Part of the problem is we don’t seem to acknowledge we have a parking problem. Just like we want to pretend that it’s safe for pedestrians to cross our streets.
We’re so convinced everything is fine we allowed the Commonwealth to sacrifice a bunch of prime parking spaces during downtown redevelopment. Gone with a whole bunch of downtown idiosyncrasy, quirkiness, our canopy, and charm
Which brings us to the pot part of the equation. I’ll admit I don’t quite understand why we need five marihuana dispensaries. But I’m guessing we’re about to transform our/my significant parking problem into a full-blown disaster. Why have we granted permits to the pot shops in the very heart of downtown when everybody knows how hard it is to find parking spaces? Especially during tourist time. We already know pot shops will attract enthusiastic customers willing anxious even to drive many miles to the pot promised land.
I may not indulge, but I get Twitter alerts from Theory Wellness to see what’s up. It appears there’s been at least an hour’s wait from hour one. They’re so popular, they repeatedly urge customers to park at Barrington Brewery.
So, can someone tell me where the many patrons of the soon-to-be pot shop nestled by our toy stores are going to park? The Co-op? The bank? The top of Railroad Street? Nope, because the patrons of the other new upper Railroad Street pot shop a block and a half away will already have scored those spots. Maybe even sleeping in their cars overnight for a primo spot on line.
And where exactly will the patrons of our downtown pot shops be waiting their turn? Wandering Main Street, browsing amongst the five, six, seven, and eight year olds anxious to spend their birthday money on toys, Waldorf and otherwise?
Is the line of the Railroad Street special blend afficianados going to snake around and collide with the lines we see each summer for the early bird lunch and dinner enthusiasts waiting outside the new Baba Louie’s?
Sorry, I forgot. There are all those parking spots for The Triplex. What magic spell do merchants use to meet our requirement for parking. You think maybe some spaces have been used by multiple applicants?
For folks who live here 24/7/365 and can’t hail the nonexistent multiple many-colored north/south jitneys and still need a car to make it south to Big Y, Guido’s, the doctors, or north to the shops on the other side of town, where will we/they park.
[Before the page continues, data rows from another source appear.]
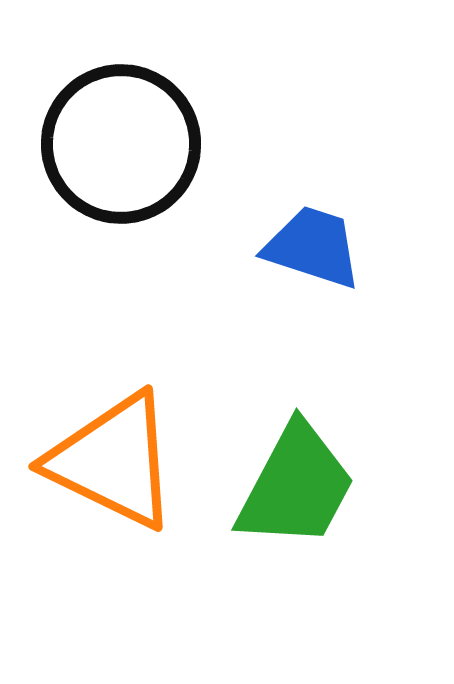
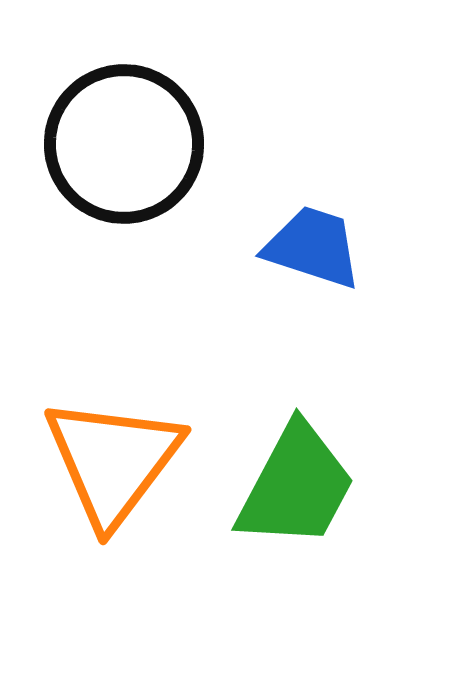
black circle: moved 3 px right
orange triangle: rotated 41 degrees clockwise
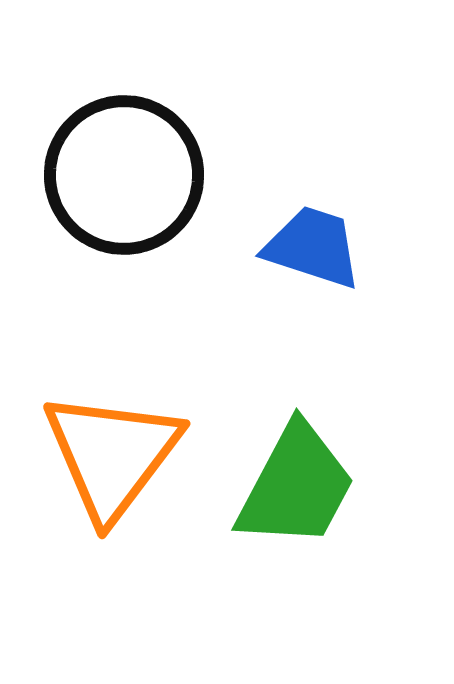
black circle: moved 31 px down
orange triangle: moved 1 px left, 6 px up
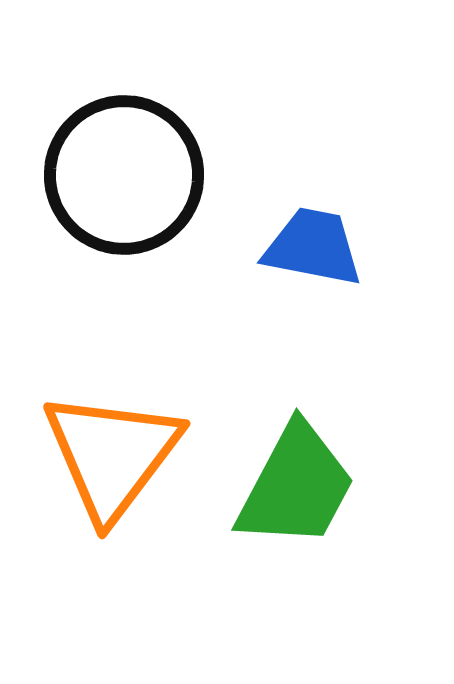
blue trapezoid: rotated 7 degrees counterclockwise
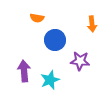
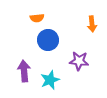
orange semicircle: rotated 16 degrees counterclockwise
blue circle: moved 7 px left
purple star: moved 1 px left
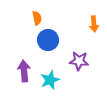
orange semicircle: rotated 96 degrees counterclockwise
orange arrow: moved 2 px right
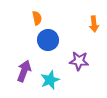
purple arrow: rotated 25 degrees clockwise
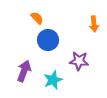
orange semicircle: rotated 32 degrees counterclockwise
cyan star: moved 3 px right
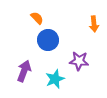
cyan star: moved 2 px right, 1 px up
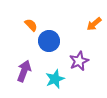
orange semicircle: moved 6 px left, 7 px down
orange arrow: rotated 56 degrees clockwise
blue circle: moved 1 px right, 1 px down
purple star: rotated 30 degrees counterclockwise
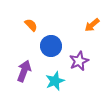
orange arrow: moved 2 px left, 1 px down
blue circle: moved 2 px right, 5 px down
cyan star: moved 2 px down
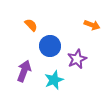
orange arrow: rotated 119 degrees counterclockwise
blue circle: moved 1 px left
purple star: moved 2 px left, 2 px up
cyan star: moved 1 px left, 1 px up
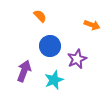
orange semicircle: moved 9 px right, 9 px up
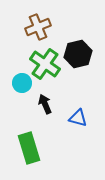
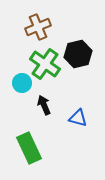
black arrow: moved 1 px left, 1 px down
green rectangle: rotated 8 degrees counterclockwise
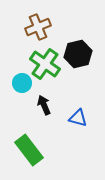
green rectangle: moved 2 px down; rotated 12 degrees counterclockwise
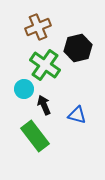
black hexagon: moved 6 px up
green cross: moved 1 px down
cyan circle: moved 2 px right, 6 px down
blue triangle: moved 1 px left, 3 px up
green rectangle: moved 6 px right, 14 px up
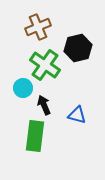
cyan circle: moved 1 px left, 1 px up
green rectangle: rotated 44 degrees clockwise
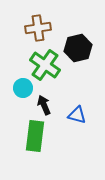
brown cross: moved 1 px down; rotated 15 degrees clockwise
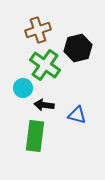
brown cross: moved 2 px down; rotated 10 degrees counterclockwise
black arrow: rotated 60 degrees counterclockwise
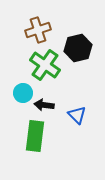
cyan circle: moved 5 px down
blue triangle: rotated 30 degrees clockwise
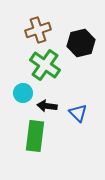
black hexagon: moved 3 px right, 5 px up
black arrow: moved 3 px right, 1 px down
blue triangle: moved 1 px right, 2 px up
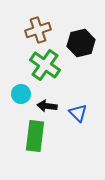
cyan circle: moved 2 px left, 1 px down
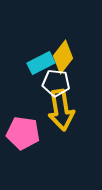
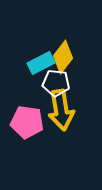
pink pentagon: moved 4 px right, 11 px up
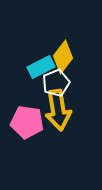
cyan rectangle: moved 4 px down
white pentagon: rotated 28 degrees counterclockwise
yellow arrow: moved 3 px left
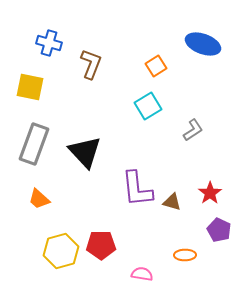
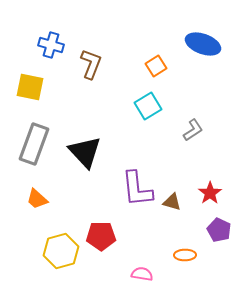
blue cross: moved 2 px right, 2 px down
orange trapezoid: moved 2 px left
red pentagon: moved 9 px up
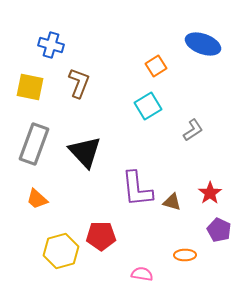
brown L-shape: moved 12 px left, 19 px down
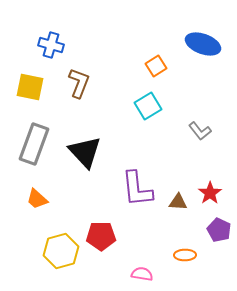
gray L-shape: moved 7 px right, 1 px down; rotated 85 degrees clockwise
brown triangle: moved 6 px right; rotated 12 degrees counterclockwise
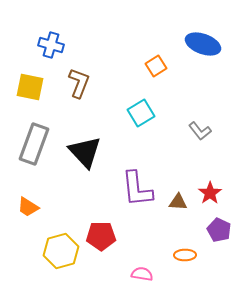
cyan square: moved 7 px left, 7 px down
orange trapezoid: moved 9 px left, 8 px down; rotated 10 degrees counterclockwise
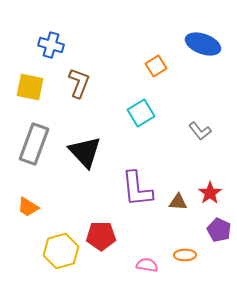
pink semicircle: moved 5 px right, 9 px up
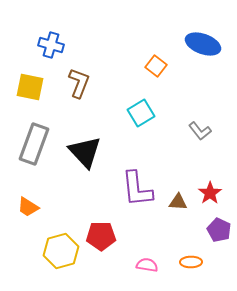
orange square: rotated 20 degrees counterclockwise
orange ellipse: moved 6 px right, 7 px down
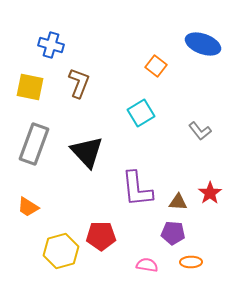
black triangle: moved 2 px right
purple pentagon: moved 46 px left, 3 px down; rotated 20 degrees counterclockwise
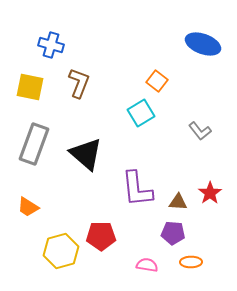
orange square: moved 1 px right, 15 px down
black triangle: moved 1 px left, 2 px down; rotated 6 degrees counterclockwise
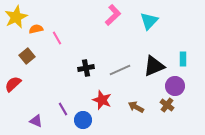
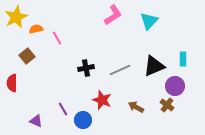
pink L-shape: rotated 10 degrees clockwise
red semicircle: moved 1 px left, 1 px up; rotated 48 degrees counterclockwise
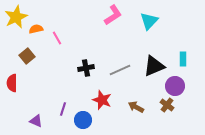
purple line: rotated 48 degrees clockwise
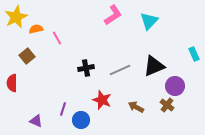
cyan rectangle: moved 11 px right, 5 px up; rotated 24 degrees counterclockwise
blue circle: moved 2 px left
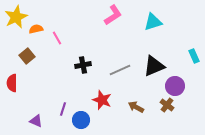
cyan triangle: moved 4 px right, 1 px down; rotated 30 degrees clockwise
cyan rectangle: moved 2 px down
black cross: moved 3 px left, 3 px up
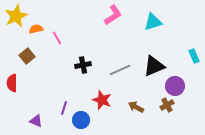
yellow star: moved 1 px up
brown cross: rotated 24 degrees clockwise
purple line: moved 1 px right, 1 px up
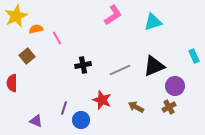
brown cross: moved 2 px right, 2 px down
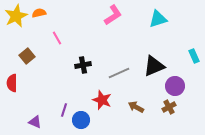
cyan triangle: moved 5 px right, 3 px up
orange semicircle: moved 3 px right, 16 px up
gray line: moved 1 px left, 3 px down
purple line: moved 2 px down
purple triangle: moved 1 px left, 1 px down
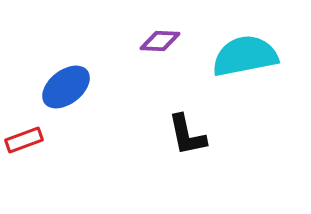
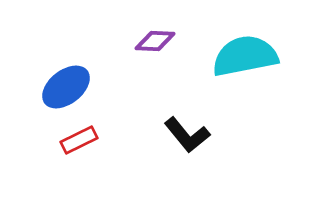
purple diamond: moved 5 px left
black L-shape: rotated 27 degrees counterclockwise
red rectangle: moved 55 px right; rotated 6 degrees counterclockwise
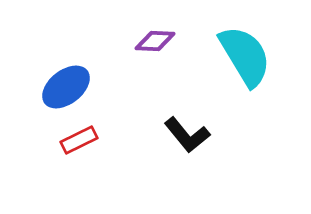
cyan semicircle: rotated 70 degrees clockwise
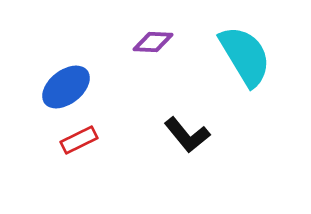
purple diamond: moved 2 px left, 1 px down
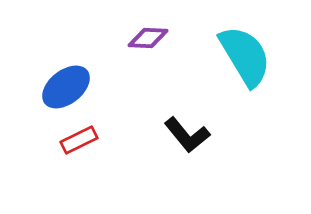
purple diamond: moved 5 px left, 4 px up
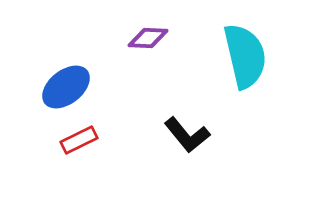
cyan semicircle: rotated 18 degrees clockwise
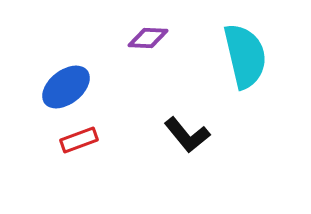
red rectangle: rotated 6 degrees clockwise
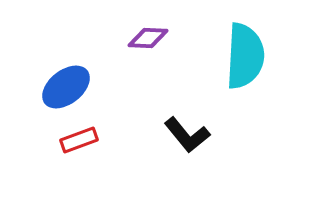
cyan semicircle: rotated 16 degrees clockwise
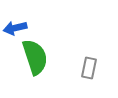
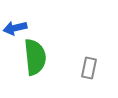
green semicircle: rotated 12 degrees clockwise
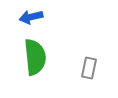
blue arrow: moved 16 px right, 11 px up
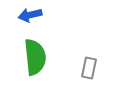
blue arrow: moved 1 px left, 2 px up
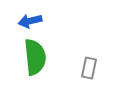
blue arrow: moved 6 px down
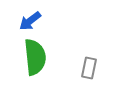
blue arrow: rotated 25 degrees counterclockwise
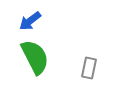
green semicircle: rotated 21 degrees counterclockwise
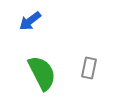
green semicircle: moved 7 px right, 16 px down
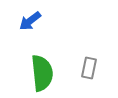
green semicircle: rotated 21 degrees clockwise
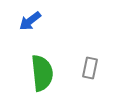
gray rectangle: moved 1 px right
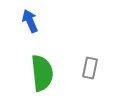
blue arrow: rotated 105 degrees clockwise
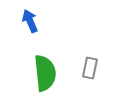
green semicircle: moved 3 px right
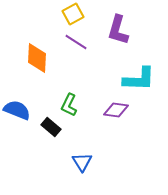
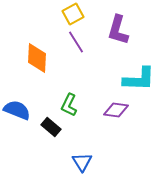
purple line: rotated 25 degrees clockwise
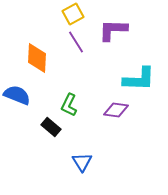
purple L-shape: moved 5 px left; rotated 76 degrees clockwise
blue semicircle: moved 15 px up
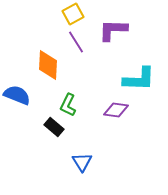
orange diamond: moved 11 px right, 7 px down
green L-shape: moved 1 px left
black rectangle: moved 3 px right
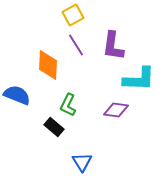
yellow square: moved 1 px down
purple L-shape: moved 16 px down; rotated 84 degrees counterclockwise
purple line: moved 3 px down
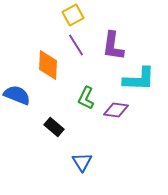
green L-shape: moved 18 px right, 7 px up
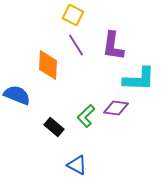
yellow square: rotated 35 degrees counterclockwise
green L-shape: moved 18 px down; rotated 20 degrees clockwise
purple diamond: moved 2 px up
blue triangle: moved 5 px left, 3 px down; rotated 30 degrees counterclockwise
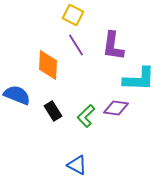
black rectangle: moved 1 px left, 16 px up; rotated 18 degrees clockwise
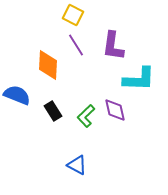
purple diamond: moved 1 px left, 2 px down; rotated 70 degrees clockwise
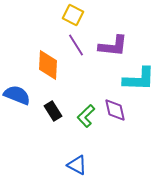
purple L-shape: rotated 92 degrees counterclockwise
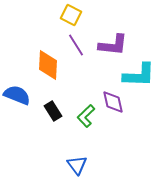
yellow square: moved 2 px left
purple L-shape: moved 1 px up
cyan L-shape: moved 4 px up
purple diamond: moved 2 px left, 8 px up
blue triangle: rotated 25 degrees clockwise
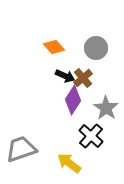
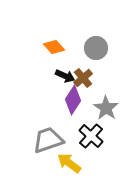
gray trapezoid: moved 27 px right, 9 px up
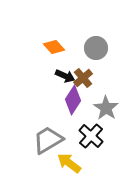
gray trapezoid: rotated 12 degrees counterclockwise
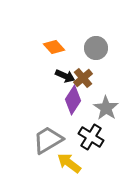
black cross: moved 1 px down; rotated 10 degrees counterclockwise
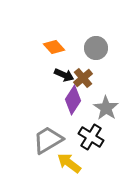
black arrow: moved 1 px left, 1 px up
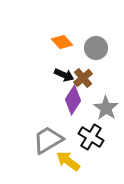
orange diamond: moved 8 px right, 5 px up
yellow arrow: moved 1 px left, 2 px up
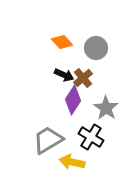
yellow arrow: moved 4 px right, 1 px down; rotated 25 degrees counterclockwise
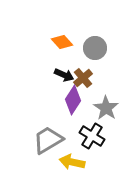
gray circle: moved 1 px left
black cross: moved 1 px right, 1 px up
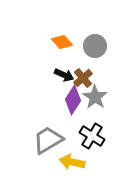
gray circle: moved 2 px up
gray star: moved 11 px left, 11 px up
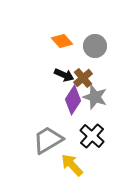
orange diamond: moved 1 px up
gray star: rotated 15 degrees counterclockwise
black cross: rotated 10 degrees clockwise
yellow arrow: moved 3 px down; rotated 35 degrees clockwise
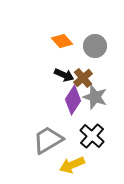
yellow arrow: rotated 70 degrees counterclockwise
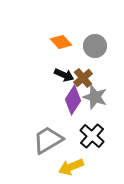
orange diamond: moved 1 px left, 1 px down
yellow arrow: moved 1 px left, 2 px down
As it is, we compete with the hard-working people who drive here from out-of-town to their jobs. We compete with the weekend opera/theater lovers who drive the streets an hour early, shark-like, desperate for a space. Our lives made worse when the Selectmen allow the Mahaiwe to reserve ten spots for the buses and the roadies.
Now imagine all the out-of-towners who’ve driven a couple of hours to get wasted here in Pot Paradise only to discover there’s no place to park?
Just how many cars can double park on Railroad Street?
Maybe Cumberland Farms will discover they can make more money renting out parking than selling coffee?
My friend Michael wonders how long will it take Big Y and Guidos to hire paint ball snipers to mark parking space pilferers? I worry about our friends at Barrington Bagel dealing with those who park and buy an onion bagel to go, then walk to nirvana.